Bounding box prediction data:
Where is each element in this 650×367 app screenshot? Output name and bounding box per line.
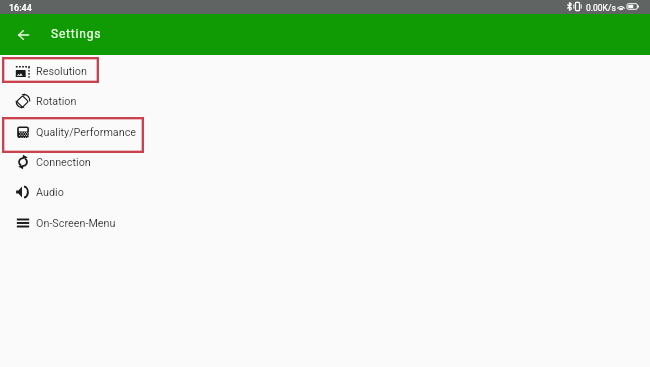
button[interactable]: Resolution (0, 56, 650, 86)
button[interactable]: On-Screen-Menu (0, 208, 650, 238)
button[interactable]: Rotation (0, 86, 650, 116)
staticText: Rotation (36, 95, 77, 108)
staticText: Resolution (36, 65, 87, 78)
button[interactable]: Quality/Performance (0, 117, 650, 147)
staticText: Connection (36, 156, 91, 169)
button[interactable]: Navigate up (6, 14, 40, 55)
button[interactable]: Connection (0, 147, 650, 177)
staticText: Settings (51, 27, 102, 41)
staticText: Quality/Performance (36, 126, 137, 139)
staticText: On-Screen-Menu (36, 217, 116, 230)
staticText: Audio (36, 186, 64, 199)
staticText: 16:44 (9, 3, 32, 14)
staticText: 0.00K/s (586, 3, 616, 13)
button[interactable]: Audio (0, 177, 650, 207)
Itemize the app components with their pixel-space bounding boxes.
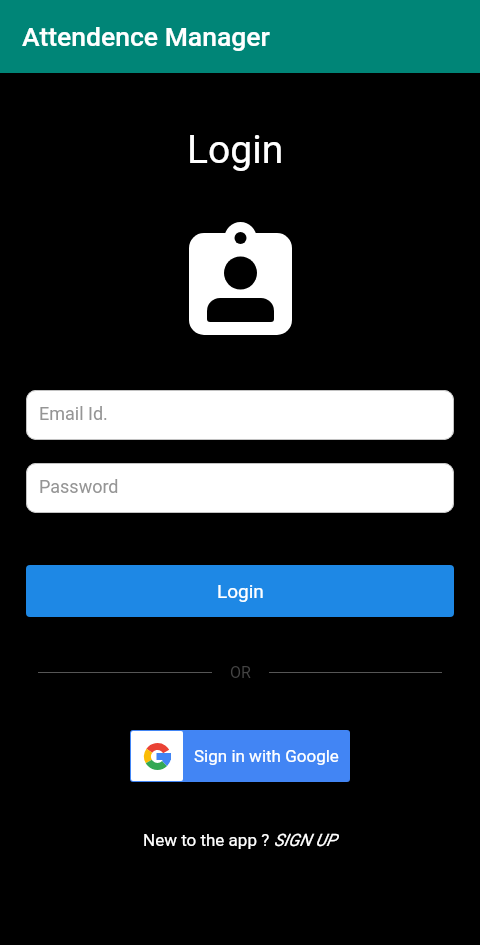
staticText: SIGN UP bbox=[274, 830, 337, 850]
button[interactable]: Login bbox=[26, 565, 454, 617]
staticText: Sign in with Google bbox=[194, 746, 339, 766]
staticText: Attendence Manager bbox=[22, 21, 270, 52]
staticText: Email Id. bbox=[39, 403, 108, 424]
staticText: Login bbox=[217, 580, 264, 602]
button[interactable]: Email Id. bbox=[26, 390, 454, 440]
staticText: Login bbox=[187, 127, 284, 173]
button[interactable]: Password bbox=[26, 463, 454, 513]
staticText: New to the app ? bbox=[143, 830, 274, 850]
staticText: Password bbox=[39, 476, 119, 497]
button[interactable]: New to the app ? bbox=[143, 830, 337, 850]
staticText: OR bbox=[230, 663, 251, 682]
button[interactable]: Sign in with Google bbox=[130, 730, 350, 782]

* * *

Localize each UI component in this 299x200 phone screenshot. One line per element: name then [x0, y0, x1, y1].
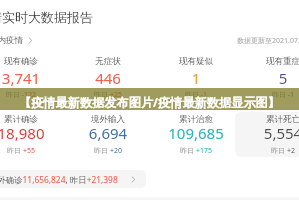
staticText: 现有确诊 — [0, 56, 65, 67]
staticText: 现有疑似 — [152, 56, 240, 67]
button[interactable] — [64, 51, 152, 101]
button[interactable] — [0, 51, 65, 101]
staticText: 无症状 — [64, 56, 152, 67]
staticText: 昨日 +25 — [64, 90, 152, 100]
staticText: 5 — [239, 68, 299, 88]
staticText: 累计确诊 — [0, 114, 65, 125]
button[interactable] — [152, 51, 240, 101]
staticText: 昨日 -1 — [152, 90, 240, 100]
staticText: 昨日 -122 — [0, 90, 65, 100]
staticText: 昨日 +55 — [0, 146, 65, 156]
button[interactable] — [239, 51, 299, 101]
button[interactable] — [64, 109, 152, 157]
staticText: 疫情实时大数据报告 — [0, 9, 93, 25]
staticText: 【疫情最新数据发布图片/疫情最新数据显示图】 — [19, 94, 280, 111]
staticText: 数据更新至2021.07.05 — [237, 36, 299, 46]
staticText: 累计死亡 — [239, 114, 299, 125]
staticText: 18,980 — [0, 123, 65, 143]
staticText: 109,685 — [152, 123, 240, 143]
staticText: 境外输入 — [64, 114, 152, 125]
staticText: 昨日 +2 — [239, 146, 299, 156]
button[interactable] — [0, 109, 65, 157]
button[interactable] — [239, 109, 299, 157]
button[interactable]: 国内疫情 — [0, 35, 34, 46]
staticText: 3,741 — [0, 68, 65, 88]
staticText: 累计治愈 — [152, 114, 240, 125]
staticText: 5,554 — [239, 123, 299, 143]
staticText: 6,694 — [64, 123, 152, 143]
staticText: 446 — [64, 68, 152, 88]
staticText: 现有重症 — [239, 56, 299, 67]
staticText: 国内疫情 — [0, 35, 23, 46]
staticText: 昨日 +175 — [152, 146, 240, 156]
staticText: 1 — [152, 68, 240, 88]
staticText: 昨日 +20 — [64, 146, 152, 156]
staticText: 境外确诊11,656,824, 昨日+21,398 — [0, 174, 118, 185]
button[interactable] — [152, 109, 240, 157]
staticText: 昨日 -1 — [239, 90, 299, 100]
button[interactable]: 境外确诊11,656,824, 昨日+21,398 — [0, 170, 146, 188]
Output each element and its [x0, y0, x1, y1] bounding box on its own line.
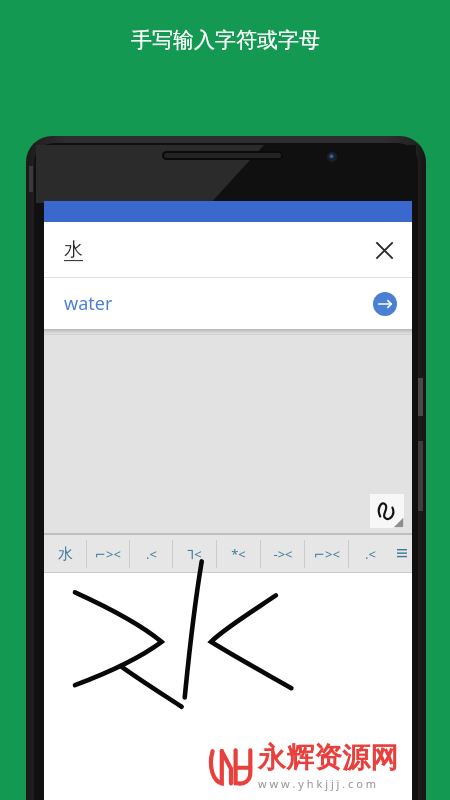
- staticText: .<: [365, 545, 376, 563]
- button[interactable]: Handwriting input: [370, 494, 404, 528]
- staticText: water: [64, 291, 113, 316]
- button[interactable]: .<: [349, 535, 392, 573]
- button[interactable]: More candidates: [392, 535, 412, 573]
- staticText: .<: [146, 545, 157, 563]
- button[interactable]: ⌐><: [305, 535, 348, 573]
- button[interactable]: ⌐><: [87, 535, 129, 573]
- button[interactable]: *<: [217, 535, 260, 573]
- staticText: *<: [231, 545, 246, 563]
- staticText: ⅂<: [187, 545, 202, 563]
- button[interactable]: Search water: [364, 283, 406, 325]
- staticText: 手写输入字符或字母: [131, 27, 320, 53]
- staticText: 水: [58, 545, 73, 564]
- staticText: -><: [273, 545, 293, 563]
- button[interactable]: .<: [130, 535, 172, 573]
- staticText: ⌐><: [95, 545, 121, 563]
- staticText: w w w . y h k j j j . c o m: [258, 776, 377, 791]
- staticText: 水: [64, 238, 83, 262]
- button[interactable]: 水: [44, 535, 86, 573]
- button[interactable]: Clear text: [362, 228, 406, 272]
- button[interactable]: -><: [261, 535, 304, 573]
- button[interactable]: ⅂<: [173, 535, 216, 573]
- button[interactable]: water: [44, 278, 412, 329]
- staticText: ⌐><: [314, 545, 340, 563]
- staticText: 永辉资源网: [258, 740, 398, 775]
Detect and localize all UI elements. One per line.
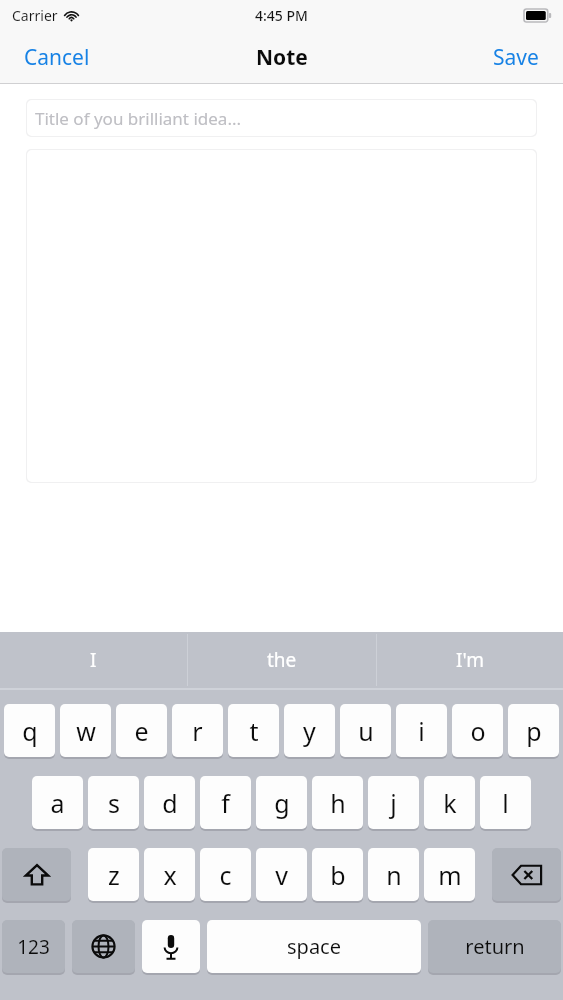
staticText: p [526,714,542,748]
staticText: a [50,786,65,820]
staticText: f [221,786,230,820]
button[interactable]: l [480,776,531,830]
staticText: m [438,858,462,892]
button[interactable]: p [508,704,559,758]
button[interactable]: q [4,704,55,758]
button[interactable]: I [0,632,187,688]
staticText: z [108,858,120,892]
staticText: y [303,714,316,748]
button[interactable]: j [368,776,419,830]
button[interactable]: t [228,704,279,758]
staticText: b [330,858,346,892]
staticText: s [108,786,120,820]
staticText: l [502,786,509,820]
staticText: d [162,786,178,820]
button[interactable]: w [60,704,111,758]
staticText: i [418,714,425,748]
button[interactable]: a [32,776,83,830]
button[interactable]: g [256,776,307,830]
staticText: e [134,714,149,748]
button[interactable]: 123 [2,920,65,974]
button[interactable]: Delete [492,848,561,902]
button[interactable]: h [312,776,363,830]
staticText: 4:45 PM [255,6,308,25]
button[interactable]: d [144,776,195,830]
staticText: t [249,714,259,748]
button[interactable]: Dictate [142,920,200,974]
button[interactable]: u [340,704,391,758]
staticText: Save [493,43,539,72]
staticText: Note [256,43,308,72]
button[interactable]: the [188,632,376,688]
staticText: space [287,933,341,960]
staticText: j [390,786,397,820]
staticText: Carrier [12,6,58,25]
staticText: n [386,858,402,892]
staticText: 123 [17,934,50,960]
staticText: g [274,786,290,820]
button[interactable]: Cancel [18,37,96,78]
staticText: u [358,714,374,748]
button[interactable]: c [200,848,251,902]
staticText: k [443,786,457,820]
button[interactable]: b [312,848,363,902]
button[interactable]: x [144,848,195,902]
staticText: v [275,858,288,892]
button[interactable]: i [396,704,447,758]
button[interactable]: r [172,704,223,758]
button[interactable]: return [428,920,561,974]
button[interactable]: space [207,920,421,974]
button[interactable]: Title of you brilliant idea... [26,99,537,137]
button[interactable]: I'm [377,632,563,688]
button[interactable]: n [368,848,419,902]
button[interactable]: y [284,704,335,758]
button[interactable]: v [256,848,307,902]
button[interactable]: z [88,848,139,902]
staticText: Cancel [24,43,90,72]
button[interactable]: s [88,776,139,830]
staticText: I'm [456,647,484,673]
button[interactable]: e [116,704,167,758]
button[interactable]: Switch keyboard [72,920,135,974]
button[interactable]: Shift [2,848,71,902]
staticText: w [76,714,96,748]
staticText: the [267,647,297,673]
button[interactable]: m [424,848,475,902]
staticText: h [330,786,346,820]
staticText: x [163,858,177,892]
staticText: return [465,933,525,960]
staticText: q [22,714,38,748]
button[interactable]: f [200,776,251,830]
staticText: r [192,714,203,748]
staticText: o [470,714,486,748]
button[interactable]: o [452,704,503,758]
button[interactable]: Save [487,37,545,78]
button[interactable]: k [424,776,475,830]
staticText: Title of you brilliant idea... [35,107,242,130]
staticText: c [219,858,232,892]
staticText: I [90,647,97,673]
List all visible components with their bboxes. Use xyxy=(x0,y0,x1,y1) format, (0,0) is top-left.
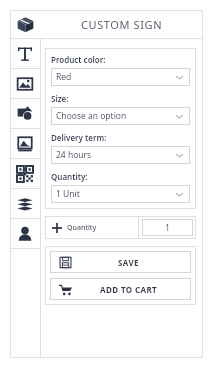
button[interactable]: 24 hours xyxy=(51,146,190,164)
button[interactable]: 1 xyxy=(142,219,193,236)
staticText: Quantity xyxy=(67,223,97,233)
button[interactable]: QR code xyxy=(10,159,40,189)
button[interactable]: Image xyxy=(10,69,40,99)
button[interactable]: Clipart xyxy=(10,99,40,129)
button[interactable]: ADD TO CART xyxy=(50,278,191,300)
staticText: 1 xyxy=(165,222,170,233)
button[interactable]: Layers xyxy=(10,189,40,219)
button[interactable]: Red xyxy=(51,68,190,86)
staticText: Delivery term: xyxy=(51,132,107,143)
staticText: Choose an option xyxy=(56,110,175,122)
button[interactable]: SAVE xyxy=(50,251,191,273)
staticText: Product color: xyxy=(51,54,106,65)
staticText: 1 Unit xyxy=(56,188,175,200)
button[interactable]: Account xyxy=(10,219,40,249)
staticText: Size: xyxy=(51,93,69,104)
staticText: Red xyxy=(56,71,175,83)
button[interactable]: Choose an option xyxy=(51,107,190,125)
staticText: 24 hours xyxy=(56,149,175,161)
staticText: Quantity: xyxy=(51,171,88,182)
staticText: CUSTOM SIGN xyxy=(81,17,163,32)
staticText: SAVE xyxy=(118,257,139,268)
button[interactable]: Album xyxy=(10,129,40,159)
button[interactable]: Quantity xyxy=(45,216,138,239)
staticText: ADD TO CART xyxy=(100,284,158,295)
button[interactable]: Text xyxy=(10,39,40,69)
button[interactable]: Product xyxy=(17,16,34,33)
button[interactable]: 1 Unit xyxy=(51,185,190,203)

==

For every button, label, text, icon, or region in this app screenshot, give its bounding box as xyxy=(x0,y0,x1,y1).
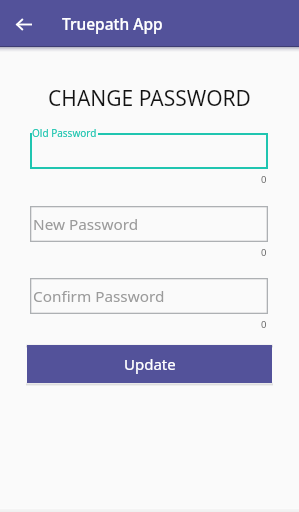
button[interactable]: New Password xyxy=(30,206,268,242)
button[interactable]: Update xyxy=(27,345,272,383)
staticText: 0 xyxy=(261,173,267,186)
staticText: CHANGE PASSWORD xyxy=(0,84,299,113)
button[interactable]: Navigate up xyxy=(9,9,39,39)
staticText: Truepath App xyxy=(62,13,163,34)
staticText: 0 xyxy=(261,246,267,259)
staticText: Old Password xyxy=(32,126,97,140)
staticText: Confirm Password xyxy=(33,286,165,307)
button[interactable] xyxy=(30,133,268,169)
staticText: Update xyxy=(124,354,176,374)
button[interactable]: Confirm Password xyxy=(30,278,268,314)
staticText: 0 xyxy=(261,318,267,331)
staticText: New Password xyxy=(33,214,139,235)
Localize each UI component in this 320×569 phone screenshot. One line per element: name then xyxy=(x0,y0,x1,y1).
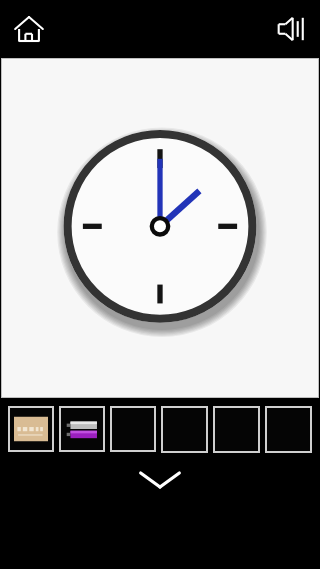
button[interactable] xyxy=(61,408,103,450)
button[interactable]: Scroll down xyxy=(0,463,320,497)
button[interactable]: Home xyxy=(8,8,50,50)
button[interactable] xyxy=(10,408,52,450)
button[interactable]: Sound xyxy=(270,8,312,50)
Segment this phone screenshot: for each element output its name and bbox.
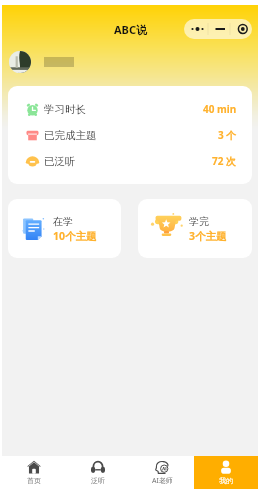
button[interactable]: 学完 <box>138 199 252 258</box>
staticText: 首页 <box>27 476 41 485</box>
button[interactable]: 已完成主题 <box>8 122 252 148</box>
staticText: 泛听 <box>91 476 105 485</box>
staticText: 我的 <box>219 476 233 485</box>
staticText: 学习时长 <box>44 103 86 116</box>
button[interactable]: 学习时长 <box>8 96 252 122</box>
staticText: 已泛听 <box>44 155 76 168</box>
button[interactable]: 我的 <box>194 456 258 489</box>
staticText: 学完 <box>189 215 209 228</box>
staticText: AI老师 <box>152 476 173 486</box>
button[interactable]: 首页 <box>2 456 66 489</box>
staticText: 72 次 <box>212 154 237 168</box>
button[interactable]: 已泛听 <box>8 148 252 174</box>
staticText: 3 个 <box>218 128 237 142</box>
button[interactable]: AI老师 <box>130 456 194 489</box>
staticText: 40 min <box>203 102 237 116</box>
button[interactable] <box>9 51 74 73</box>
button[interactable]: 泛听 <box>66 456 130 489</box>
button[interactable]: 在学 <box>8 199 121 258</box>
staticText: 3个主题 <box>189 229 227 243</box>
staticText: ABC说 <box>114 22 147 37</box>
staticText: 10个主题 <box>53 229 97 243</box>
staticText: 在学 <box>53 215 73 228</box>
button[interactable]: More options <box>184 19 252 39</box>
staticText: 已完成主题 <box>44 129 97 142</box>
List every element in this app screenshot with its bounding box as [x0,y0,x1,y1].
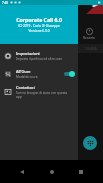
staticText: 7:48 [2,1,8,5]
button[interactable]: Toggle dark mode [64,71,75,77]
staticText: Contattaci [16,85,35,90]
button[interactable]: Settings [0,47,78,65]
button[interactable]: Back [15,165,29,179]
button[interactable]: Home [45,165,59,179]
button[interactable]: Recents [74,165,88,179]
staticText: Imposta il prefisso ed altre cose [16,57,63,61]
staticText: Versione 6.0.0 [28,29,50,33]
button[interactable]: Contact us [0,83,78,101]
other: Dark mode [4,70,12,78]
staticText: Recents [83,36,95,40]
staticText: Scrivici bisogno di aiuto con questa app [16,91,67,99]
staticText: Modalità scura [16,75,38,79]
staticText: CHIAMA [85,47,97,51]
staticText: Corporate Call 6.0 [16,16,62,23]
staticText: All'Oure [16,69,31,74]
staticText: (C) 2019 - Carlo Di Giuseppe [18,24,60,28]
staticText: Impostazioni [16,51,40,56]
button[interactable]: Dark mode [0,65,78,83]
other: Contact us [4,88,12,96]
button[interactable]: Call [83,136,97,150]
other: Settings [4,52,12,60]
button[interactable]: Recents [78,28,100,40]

PROBLEM REQUIREMENTS: What lines in the data above carry "Rotation"? Return them all.

YOUR RESPONSE:
button[interactable]: Rotation (0, 86, 650, 116)
staticText: Rotation (36, 95, 77, 108)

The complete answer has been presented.